[Data excerpts Boundary: Start]
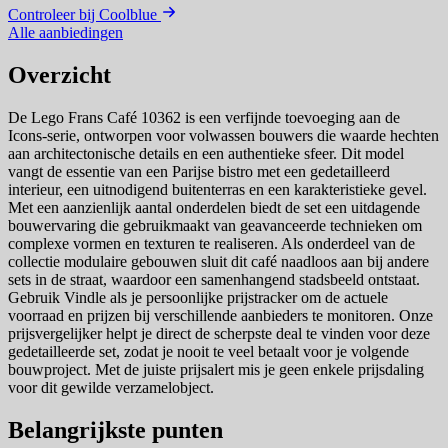
Controleer bij Coolblue
Alle aanbiedingen
Overzicht
De Lego Frans Café 10362 is een verfijnde toevoeging aan de
Icons-serie, ontworpen voor volwassen bouwers die waarde hechten
aan architectonische details en een authentieke sfeer. Dit model
vangt de essentie van een Parijse bistro met een gedetailleerd
interieur, een uitnodigend buitenterras en een karakteristieke gevel.
Met een aanzienlijk aantal onderdelen biedt de set een uitdagende
bouwervaring die gebruikmaakt van geavanceerde technieken om
complexe vormen en texturen te realiseren. Als onderdeel van de
collectie modulaire gebouwen sluit dit café naadloos aan bij andere
sets in de straat, waardoor een samenhangend stadsbeeld ontstaat.
Gebruik Vindle als je persoonlijke prijstracker om de actuele
voorraad en prijzen bij verschillende aanbieders te monitoren. Onze
prijsvergelijker helpt je direct de scherpste deal te vinden voor deze
gedetailleerde set, zodat je nooit te veel betaalt voor je volgende
bouwproject. Met de juiste prijsalert mis je geen enkele prijsdaling
voor dit gewilde verzamelobject.
Belangrijkste punten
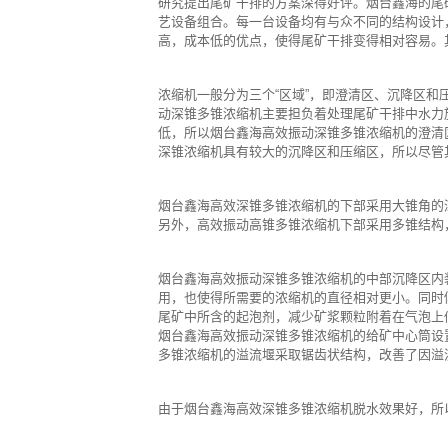
研究提出尾矿干排的方案深得好评。烟台鑫海的尾
艺设备组合。每一台设备均有与众不同的结构设计
高，成本低的优点，使得尾矿干排变得相对容易。
浓缩机一般分为三个“区域”，即澄清区、沉降区
动深锥多锥浓缩机主要担负着处理尾矿干排中水力
低，所以烟台鑫海高效振动深锥多锥浓缩机的澄清
深锥浓缩机具有较大的沉降区和压缩区，所以尽管
烟台鑫海高效深锥多锥浓缩机的下部采用大锥角的
另外，高效振动高锥多锥浓缩机下部采用多锥结构
烟台鑫海高效振动深锥多锥浓缩机的中部沉降区内
用，也使得所需要的浓缩机的直径相对更小。同时
尾矿中所含的起泡剂，减少矿浆颗粒附着在气泡上
烟台鑫海高效振动深锥多锥浓缩机的给矿中心筒设
多锥浓缩机的溢流堰采取锯齿状结构，改善了因溢
由于烟台鑫海高效深锥多锥浓缩机脱水效果好，所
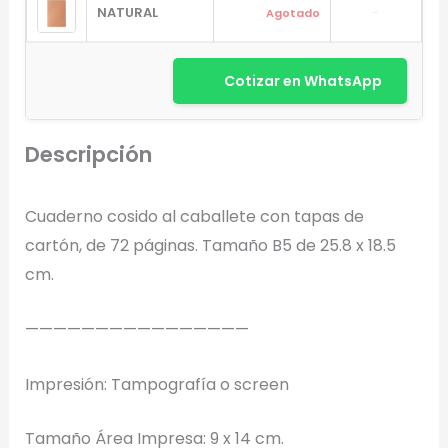
NATURAL
-
Agotado
Cotizar en WhatsApp
Descripción
Diseñador de Vistas Previas
×
Cuaderno cosido al caballete con tapas de
con IA
cartón, de 72 páginas. Tamaño B5 de 25.8 x 18.5
cm.
————————————————
Arrastra y suelta tu logotipo aquí
o haz clic para explorar tus archivos
Impresión: Tampografía o screen
Formatos: PNG, JPG, SVG (Max. 5MB). Se recomienda fondo
transparente.
Tamaño Área Impresa: 9 x 14 cm.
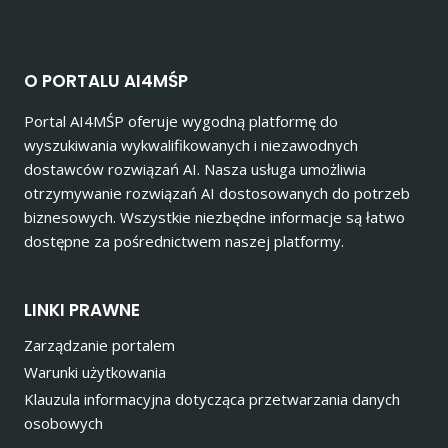
O PORTALU AI4MŚP
Portal AI4MŚP oferuje wygodną platformę do
wyszukiwania wykwalifikowanych i niezawodnych
dostawców rozwiązań AI. Nasza usługa umożliwia
otrzymywanie rozwiązań AI dostosowanych do potrzeb
biznesowych. Wszystkie niezbędne informacje są łatwo
dostępne za pośrednictwem naszej platformy.
LINKI PRAWNE
Zarządzanie portalem
Warunki użytkowania
Klauzula informacyjna dotycząca przetwarzania danych
osobowych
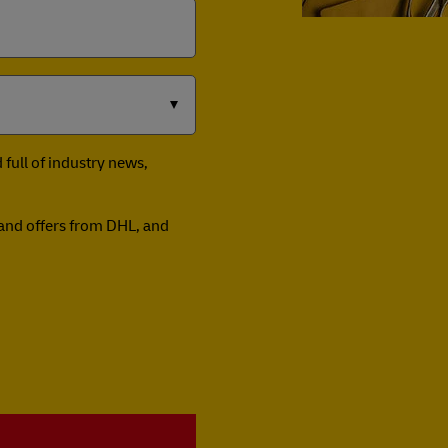
full of industry news,
n and offers from DHL, and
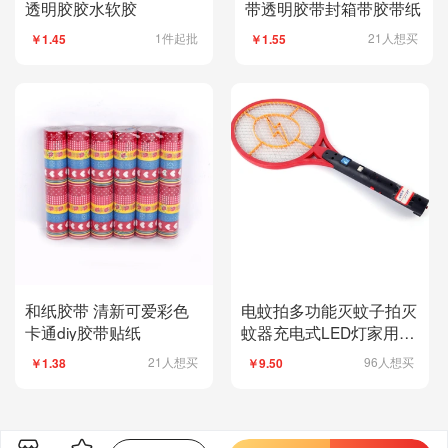
透明胶胶水软胶
带透明胶带封箱带胶带纸
1件起批
21人想买
￥1.45
￥1.55
和纸胶带 清新可爱彩色
电蚊拍多功能灭蚊子拍灭
卡通diy胶带贴纸
蚊器充电式LED灯家用苍
蝇拍
21人想买
96人想买
￥1.38
￥9.50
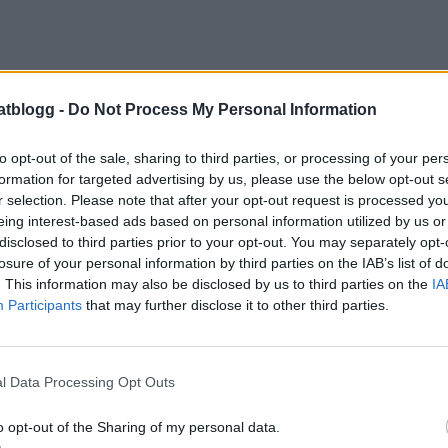
atblogg -
Do Not Process My Personal Information
to opt-out of the sale, sharing to third parties, or processing of your per
formation for targeted advertising by us, please use the below opt-out s
r selection. Please note that after your opt-out request is processed y
år Leilas orginalrecept :
eing interest-based ads based on personal information utilized by us or
valitetschoklad minst 70 %
disclosed to third parties prior to your opt-out. You may separately opt-
 påsar dumlekola
losure of your personal information by third parties on the IAB’s list of
. This information may also be disclosed by us to third parties on the
IA
ar mini marshmallows
Participants
that may further disclose it to other third parties.
dl salta jordnötter
skalade pistagenötter
l Data Processing Opt Outs
Gör så här :
en sakta över ett vattenbad.
o opt-out of the Sharing of my personal data.
agenötter, marshmallows och dumlekolor.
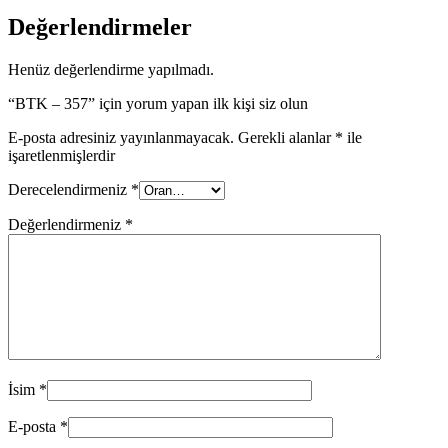
Değerlendirmeler
Henüz değerlendirme yapılmadı.
“BTK – 357” için yorum yapan ilk kişi siz olun
E-posta adresiniz yayınlanmayacak.
Gerekli alanlar
*
ile
işaretlenmişlerdir
Derecelendirmeniz
*
Değerlendirmeniz
*
İsim
*
E-posta
*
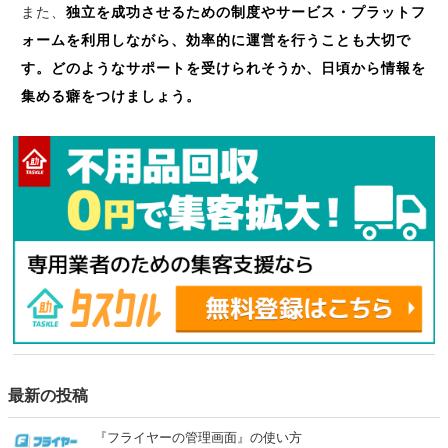
また、
独立を成功させるための制度やサービス・プラットフ
ォームを利用しながら、効率的に運営を行うことも大切で
す。どのようなサポートを受けられそうか、日頃から情報を
集める癖をつけましょう。
最新の投稿
『フライヤーの管理画面』の使い方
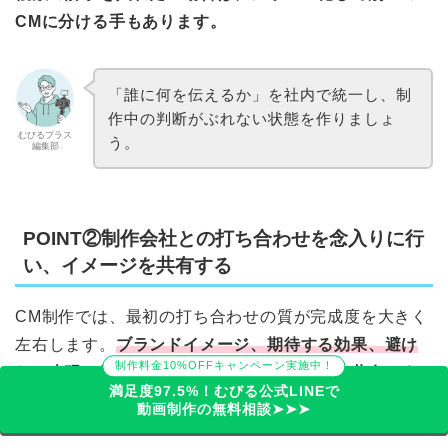
CMに分ける手もあります。
「誰に何を伝えるか」を社内で統一し、制
作中の判断がぶれない状態を作りましょ
むびるプラス
う。
編集部
POINT②制作会社との打ち合わせを念入りに行
い、イメージを共有する
CM制作では、最初の打ち合わせの質が完成度を大きく
左右します。
ブランドイメージ、期待する効果、避け
制作料金10%OFFキャンペーン実施中！
たい表現、予算の上限を制作会社へ具体的に共有しま
満足度97.5%！むびる公式LINEで
しょう。
動画制作の無料相談➤➤➤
[Data excerpts Boundary: End]
Retype the entries above word for word, minus any images.

Controleer bij Coolblue
Alle aanbiedingen
Overzicht
De Lego Frans Café 10362 is een verfijnde toevoeging aan de
Icons-serie, ontworpen voor volwassen bouwers die waarde hechten
aan architectonische details en een authentieke sfeer. Dit model
vangt de essentie van een Parijse bistro met een gedetailleerd
interieur, een uitnodigend buitenterras en een karakteristieke gevel.
Met een aanzienlijk aantal onderdelen biedt de set een uitdagende
bouwervaring die gebruikmaakt van geavanceerde technieken om
complexe vormen en texturen te realiseren. Als onderdeel van de
collectie modulaire gebouwen sluit dit café naadloos aan bij andere
sets in de straat, waardoor een samenhangend stadsbeeld ontstaat.
Gebruik Vindle als je persoonlijke prijstracker om de actuele
voorraad en prijzen bij verschillende aanbieders te monitoren. Onze
prijsvergelijker helpt je direct de scherpste deal te vinden voor deze
gedetailleerde set, zodat je nooit te veel betaalt voor je volgende
bouwproject. Met de juiste prijsalert mis je geen enkele prijsdaling
voor dit gewilde verzamelobject.
Belangrijkste punten
研究提出尾矿干排的方案深得好评。烟台鑫海的尾
艺设备组合。每一台设备均有与众不同的结构设计
高，成本低的优点，使得尾矿干排变得相对容易。
浓缩机一般分为三个“区域”，即澄清区、沉降区
动深锥多锥浓缩机主要担负着处理尾矿干排中水力
低，所以烟台鑫海高效振动深锥多锥浓缩机的澄清
深锥浓缩机具有较大的沉降区和压缩区，所以尽管
烟台鑫海高效深锥多锥浓缩机的下部采用大锥角的
另外，高效振动高锥多锥浓缩机下部采用多锥结构
烟台鑫海高效振动深锥多锥浓缩机的中部沉降区内
用，也使得所需要的浓缩机的直径相对更小。同时
尾矿中所含的起泡剂，减少矿浆颗粒附着在气泡上
烟台鑫海高效振动深锥多锥浓缩机的给矿中心筒设
多锥浓缩机的溢流堰采取锯齿状结构，改善了因溢
由于烟台鑫海高效深锥多锥浓缩机脱水效果好，所
NATURAL
-
Agotado
Cotizar en WhatsApp
Descripción
Diseñador de Vistas Previas
×
Cuaderno cosido al caballete con tapas de
con IA
cartón, de 72 páginas. Tamaño B5 de 25.8 x 18.5
cm.
————————————————
Arrastra y suelta tu logotipo aquí
o haz clic para explorar tus archivos
Impresión: Tampografía o screen
Formatos: PNG, JPG, SVG (Max. 5MB). Se recomienda fondo
transparente.
Tamaño Área Impresa: 9 x 14 cm.
O PORTALU AI4MŚP
Portal AI4MŚP oferuje wygodną platformę do
wyszukiwania wykwalifikowanych i niezawodnych
dostawców rozwiązań AI. Nasza usługa umożliwia
otrzymywanie rozwiązań AI dostosowanych do potrzeb
biznesowych. Wszystkie niezbędne informacje są łatwo
dostępne za pośrednictwem naszej platformy.
LINKI PRAWNE
Zarządzanie portalem
Warunki użytkowania
Klauzula informacyjna dotycząca przetwarzania danych
osobowych
full of industry news,
n and offers from DHL, and
透明胶胶水软胶
带透明胶带封箱带胶带纸
1件起批
21人想买
￥1.45
￥1.55
和纸胶带 清新可爱彩色
电蚊拍多功能灭蚊子拍灭
卡通diy胶带贴纸
蚊器充电式LED灯家用苍
蝇拍
21人想买
96人想买
￥1.38
￥9.50
atblogg -
Do Not Process My Personal Information
to opt-out of the sale, sharing to third parties, or processing of your per
formation for targeted advertising by us, please use the below opt-out s
r selection. Please note that after your opt-out request is processed y
år Leilas orginalrecept :
eing interest-based ads based on personal information utilized by us or
valitetschoklad minst 70 %
disclosed to third parties prior to your opt-out. You may separately opt-
 påsar dumlekola
losure of your personal information by third parties on the IAB’s list of
. This information may also be disclosed by us to third parties on the
IA
ar mini marshmallows
Participants
that may further disclose it to other third parties.
dl salta jordnötter
skalade pistagenötter
l Data Processing Opt Outs
Gör så här :
en sakta över ett vattenbad.
o opt-out of the Sharing of my personal data.
agenötter, marshmallows och dumlekolor.
Değerlendirmeler
Henüz değerlendirme yapılmadı.
“BTK – 357” için yorum yapan ilk kişi siz olun
E-posta adresiniz yayınlanmayacak.
Gerekli alanlar
*
ile
işaretlenmişlerdir
Derecelendirmeniz
*
Değerlendirmeniz
*
İsim
*
E-posta
*
また、
独立を成功させるための制度やサービス・プラットフ
ォームを利用しながら、効率的に運営を行うことも大切で
す。どのようなサポートを受けられそうか、日頃から情報を
集める癖をつけましょう。
最新の投稿
『フライヤーの管理画面』の使い方
CMに分ける手もあります。
「誰に何を伝えるか」を社内で統一し、制
作中の判断がぶれない状態を作りましょ
むびるプラス
う。
編集部
POINT②制作会社との打ち合わせを念入りに行
い、イメージを共有する
CM制作では、最初の打ち合わせの質が完成度を大きく
左右します。
ブランドイメージ、期待する効果、避け
制作料金10%OFFキャンペーン実施中！
たい表現、予算の上限を制作会社へ具体的に共有しま
満足度97.5%！むびる公式LINEで
しょう。
動画制作の無料相談➤➤➤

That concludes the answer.